▸ Required work: Each entry should be restated word for word, with all pictures left out.

▸ Saved data entries:
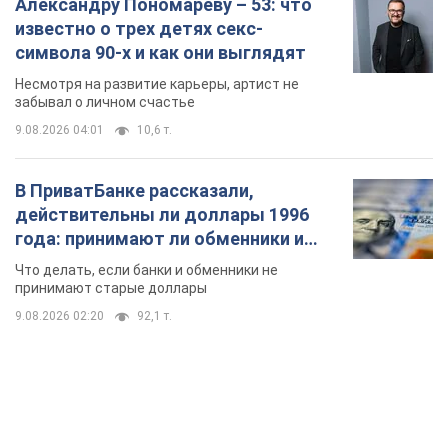
Александру Пономареву – 53: что
известно о трех детях секс-
символа 90-х и как они выглядят
Несмотря на развитие карьеры, артист не
забывал о личном счастье
9.08.2026 04:01
10,6 т.
В ПриватБанке рассказали,
действительны ли доллары 1996
года: принимают ли обменники и
банки такие купюры
Что делать, если банки и обменники не
принимают старые доллары
9.08.2026 02:20
92,1 т.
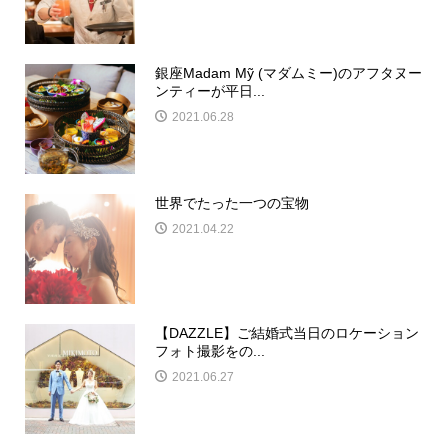
銀座Madam Mỹ (マダムミー)のアフタヌー
ンティーが平日...
2021.06.28
世界でたった一つの宝物
2021.04.22
【DAZZLE】ご結婚式当日のロケーション
フォト撮影をの...
2021.06.27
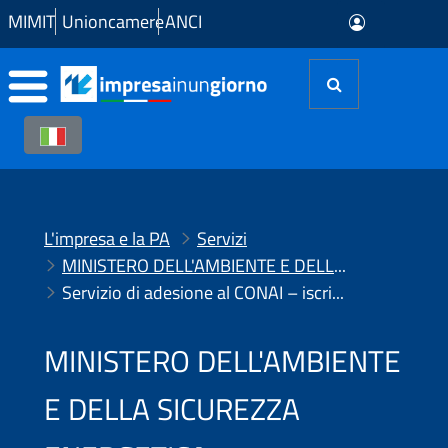
Skip to Main Content
MIMIT
Unioncamere
ANCI
L'impresa e la PA
Servizi
MINISTERO DELL'AMBIENTE E DELLA SICUREZZA ENERGETICA
Servizio di adesione al CONAI – iscrizioni e variazioni
MINISTERO DELL'AMBIENTE
E DELLA SICUREZZA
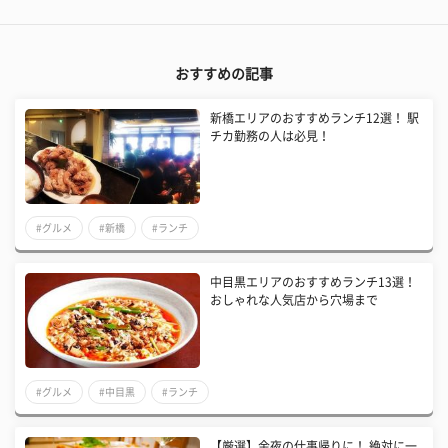
おすすめの記事
新橋エリアのおすすめランチ12選！ 駅
チカ勤務の人は必見！
#グルメ
#新橋
#ランチ
中目黒エリアのおすすめランチ13選！
おしゃれな人気店から穴場まで
#グルメ
#中目黒
#ランチ
【厳選】金夜の仕事帰りに！ 絶対に一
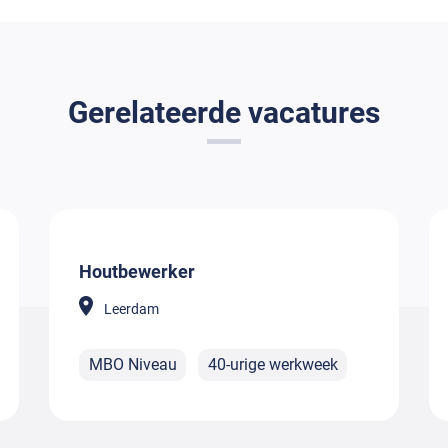
Gerelateerde vacatures
Houtbewerker
Leerdam
MBO Niveau
40-urige werkweek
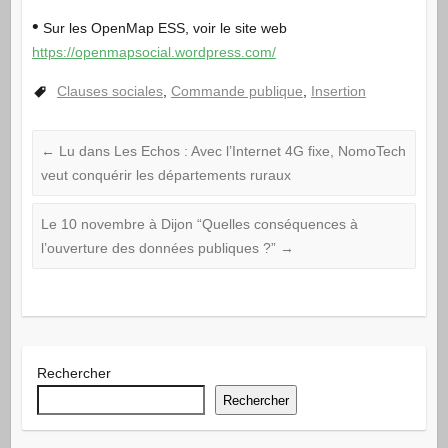
•
Sur les OpenMap ESS, voir le site web
https://openmapsocial.wordpress.com/
Clauses sociales
,
Commande publique
,
Insertion
←
Lu dans Les Echos : Avec l’Internet 4G fixe, NomoTech
veut conquérir les départements ruraux
Le 10 novembre à Dijon “Quelles conséquences à
l’ouverture des données publiques ?”
→
Rechercher
Rechercher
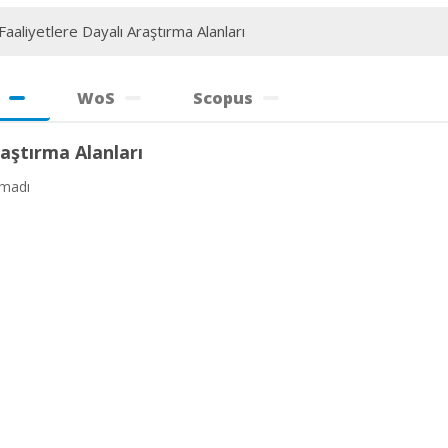
aaliyetlere Dayalı Araştırma Alanları
WoS
Scopus
aştırma Alanları
amadı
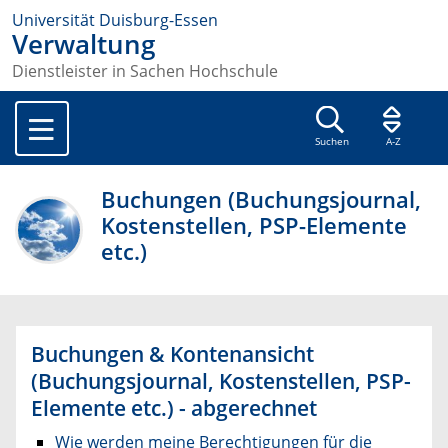
Universität Duisburg-Essen
Verwaltung
Dienstleister in Sachen Hochschule
Suchen
A-Z
Buchungen (Buchungsjournal,
Kostenstellen, PSP-Elemente
etc.)
Buchungen & Kontenansicht
(Buchungsjournal, Kostenstellen, PSP-
Elemente etc.) - abgerechnet
Wie werden meine Berechtigungen für die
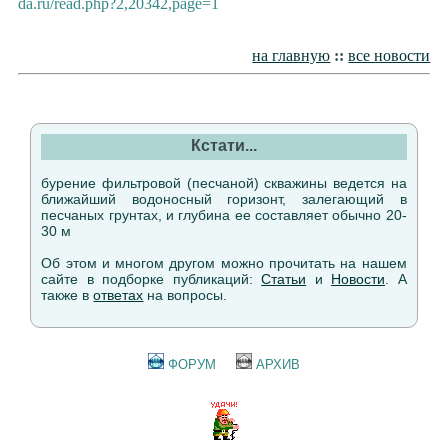
da.ru/read.php?2,20342,page=1
на главную
::
все новости
Кстати...
бурение фильтровой (песчаной) скважины ведется на
ближайший водоносный горизонт, залегающий в
песчаных грунтах, и глубина ее составляет обычно 20-
30 м
Об этом и многом другом можно прочитать на нашем
сайте в подборке публикаций:
Статьи
и
Новости
. А
также в
ответах
на вопросы.
ФОРУМ
АРХИВ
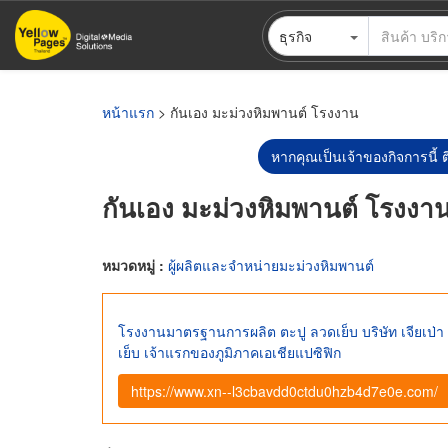
ข้าม
ธุรกิจ
ไป
ยัง
เนื้อหา
หลัก
หน้าแรก
> กันเอง มะม่วงหิมพานต์ โรงงาน
หากคุณเป็นเจ้าของกิจการนี้ ต
กันเอง มะม่วงหิมพานต์ โรงงา
หมวดหมู่ :
ผู้ผลิตและจำหน่ายมะม่วงหิมพานต์
โรงงานมาตรฐานการผลิต ตะปู ลวดเย็บ บริษัท เจียเป่า
เย็บ เจ้าแรกของภูมิภาคเอเชียแปซิฟิก
https://www.xn--l3cbavdd0ctdu0hzb4d7e0e.com/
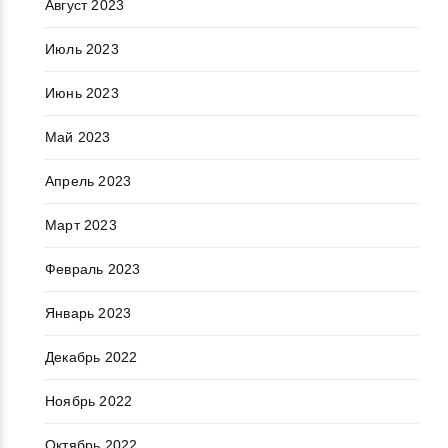
Август 2023
Июль 2023
Июнь 2023
Май 2023
Апрель 2023
Март 2023
Февраль 2023
Январь 2023
Декабрь 2022
Ноябрь 2022
Октябрь 2022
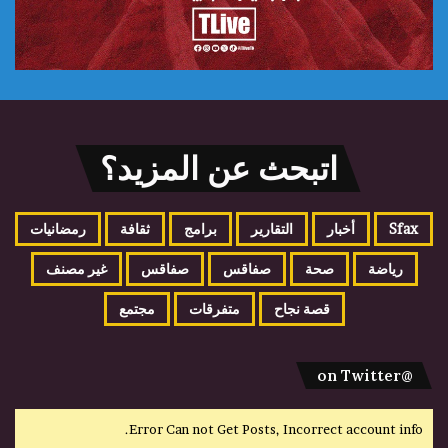
اتبحث عن المزيد؟
Sfax
أخبار
التقارير
برامج
ثقافة
رمضانيات
رياضة
صحة
صفاقس
صفاقس
غير مصنف
قصة نجاح
متفرقات
مجتمع
@on Twitter
Error Can not Get Posts, Incorrect account info.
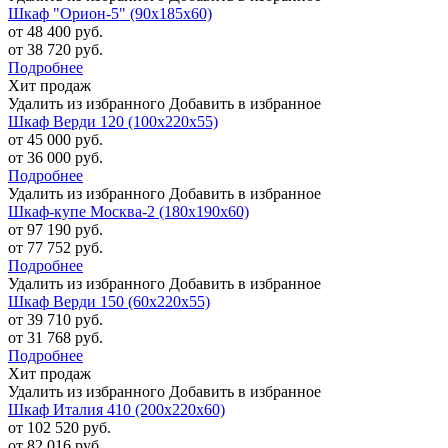
Шкаф "Орион-5" (90х185х60)
от 48 400 руб.
от 38 720 руб.
Подробнее
Хит продаж
Удалить из избранного
Добавить в избранное
Шкаф Верди 120 (100х220х55)
от 45 000 руб.
от 36 000 руб.
Подробнее
Удалить из избранного
Добавить в избранное
Шкаф-купе Москва-2 (180х190х60)
от 97 190 руб.
от 77 752 руб.
Подробнее
Удалить из избранного
Добавить в избранное
Шкаф Верди 150 (60х220х55)
от 39 710 руб.
от 31 768 руб.
Подробнее
Хит продаж
Удалить из избранного
Добавить в избранное
Шкаф Италия 410 (200х220х60)
от 102 520 руб.
от 82 016 руб.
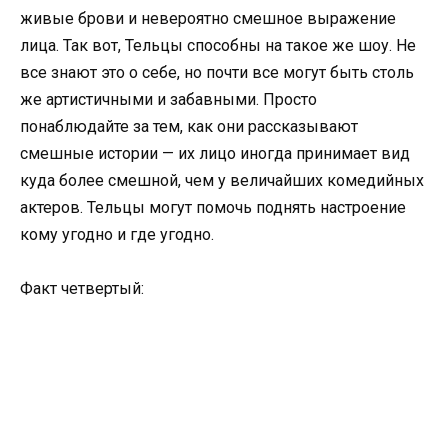
живые брови и невероятно смешное выражение
лица. Так вот, Тельцы способны на такое же шоу. Не
все знают это о себе, но почти все могут быть столь
же артистичными и забавными. Просто
понаблюдайте за тем, как они рассказывают
смешные истории — их лицо иногда принимает вид
куда более смешной, чем у величайших комедийных
актеров. Тельцы могут помочь поднять настроение
кому угодно и где угодно.
Факт четвертый:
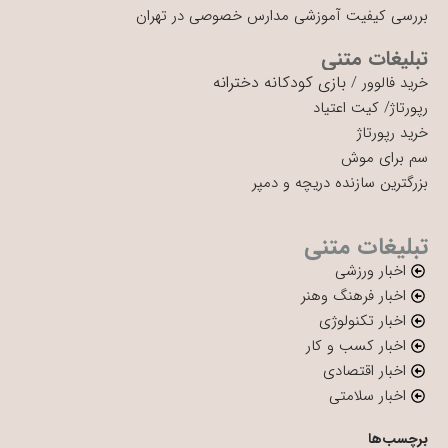
بررسی کیفیت آموزشی مدارس خصوصی در تهران
تبلیغات متنی
بازی کودکانه دخترانه
خرید فالوور
/
رپورتاژ
/
کیت اعتیاد
خرید رپورتاژ
سم برای موش
بزرگترین سازنده دریچه و دمپر
تبلیغات متنی
اخبار ورزشی
اخبار فرهنگ وهنر
اخبار تکنولوژی
اخبار کسب و کار
اخبار اقتصادی
اخبار سلامتی
برچسب‌ها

▸ Written reply:
Александру Пономареву – 53: что
известно о трех детях секс-
символа 90-х и как они выглядят
Несмотря на развитие карьеры, артист не
забывал о личном счастье
9.08.2026 04:01
10,6 т.
В ПриватБанке рассказали,
действительны ли доллары 1996
года: принимают ли обменники и
банки такие купюры
Что делать, если банки и обменники не
принимают старые доллары
9.08.2026 02:20
92,1 т.
銀座Madam Mỹ (マダムミー)のアフタヌー
ンティーが平日...
2021.06.28
世界でたった一つの宝物
2021.04.22
【DAZZLE】ご結婚式当日のロケーション
フォト撮影をの...
2021.06.27
Skip to Main Content
MIMIT
Unioncamere
ANCI
L'impresa e la PA
Servizi
MINISTERO DELL'AMBIENTE E DELLA SICUREZZA ENERGETICA
Servizio di adesione al CONAI – iscrizioni e variazioni
MINISTERO DELL'AMBIENTE
E DELLA SICUREZZA
おすすめの記事
新橋エリアのおすすめランチ12選！ 駅
チカ勤務の人は必見！
#グルメ
#新橋
#ランチ
中目黒エリアのおすすめランチ13選！
おしゃれな人気店から穴場まで
#グルメ
#中目黒
#ランチ
【厳選】金夜の仕事帰りに！ 絶対に一
Gerelateerde vacatures
Houtbewerker
Leerdam
MBO Niveau
40-urige werkweek
•
Sur les OpenMap ESS, voir le site web
https://openmapsocial.wordpress.com/
Clauses sociales
,
Commande publique
,
Insertion
←
Lu dans Les Echos : Avec l’Internet 4G fixe, NomoTech
veut conquérir les départements ruraux
Le 10 novembre à Dijon “Quelles conséquences à
l’ouverture des données publiques ?”
→
Rechercher
Rechercher
aaliyetlere Dayalı Araştırma Alanları
WoS
Scopus
aştırma Alanları
amadı
Universität Duisburg-Essen
Verwaltung
Dienstleister in Sachen Hochschule
Suchen
A-Z
Buchungen (Buchungsjournal,
Kostenstellen, PSP-Elemente
etc.)
Buchungen & Kontenansicht
(Buchungsjournal, Kostenstellen, PSP-
Elemente etc.) - abgerechnet
Wie werden meine Berechtigungen für die
da.ru/read.php?2,20342,page=1
на главную
::
все новости
Кстати...
бурение фильтровой (песчаной) скважины ведется на
ближайший водоносный горизонт, залегающий в
песчаных грунтах, и глубина ее составляет обычно 20-
30 м
Об этом и многом другом можно прочитать на нашем
сайте в подборке публикаций:
Статьи
и
Новости
. А
также в
ответах
на вопросы.
ФОРУМ
АРХИВ
ข้าม
ธุรกิจ
ไป
ยัง
เนื้อหา
หลัก
หน้าแรก
> กันเอง มะม่วงหิมพานต์ โรงงาน
หากคุณเป็นเจ้าของกิจการนี้ ต
กันเอง มะม่วงหิมพานต์ โรงงา
หมวดหมู่ :
ผู้ผลิตและจำหน่ายมะม่วงหิมพานต์
โรงงานมาตรฐานการผลิต ตะปู ลวดเย็บ บริษัท เจียเป่า
เย็บ เจ้าแรกของภูมิภาคเอเชียแปซิฟิก
https://www.xn--l3cbavdd0ctdu0hzb4d7e0e.com/
Август 2023
Июль 2023
Июнь 2023
Май 2023
Апрель 2023
Март 2023
Февраль 2023
Январь 2023
Декабрь 2022
Ноябрь 2022
Октябрь 2022
اتبحث عن المزيد؟
Sfax
أخبار
التقارير
برامج
ثقافة
رمضانيات
رياضة
صحة
صفاقس
صفاقس
غير مصنف
قصة نجاح
متفرقات
مجتمع
@on Twitter
Error Can not Get Posts, Incorrect account info.
Шкаф "Орион-5" (90х185х60)
от 48 400 руб.
от 38 720 руб.
Подробнее
Хит продаж
Удалить из избранного
Добавить в избранное
Шкаф Верди 120 (100х220х55)
от 45 000 руб.
от 36 000 руб.
Подробнее
Удалить из избранного
Добавить в избранное
Шкаф-купе Москва-2 (180х190х60)
от 97 190 руб.
от 77 752 руб.
Подробнее
Удалить из избранного
Добавить в избранное
Шкаф Верди 150 (60х220х55)
от 39 710 руб.
от 31 768 руб.
Подробнее
Хит продаж
Удалить из избранного
Добавить в избранное
Шкаф Италия 410 (200х220х60)
от 102 520 руб.
от 82 016 руб.
живые брови и невероятно смешное выражение
лица. Так вот, Тельцы способны на такое же шоу. Не
все знают это о себе, но почти все могут быть столь
же артистичными и забавными. Просто
понаблюдайте за тем, как они рассказывают
смешные истории — их лицо иногда принимает вид
куда более смешной, чем у величайших комедийных
актеров. Тельцы могут помочь поднять настроение
кому угодно и где угодно.
Факт четвертый:
بررسی کیفیت آموزشی مدارس خصوصی در تهران
تبلیغات متنی
بازی کودکانه دخترانه
خرید فالوور
/
رپورتاژ
/
کیت اعتیاد
خرید رپورتاژ
سم برای موش
بزرگترین سازنده دریچه و دمپر
تبلیغات متنی
اخبار ورزشی
اخبار فرهنگ وهنر
اخبار تکنولوژی
اخبار کسب و کار
اخبار اقتصادی
اخبار سلامتی
برچسب‌ها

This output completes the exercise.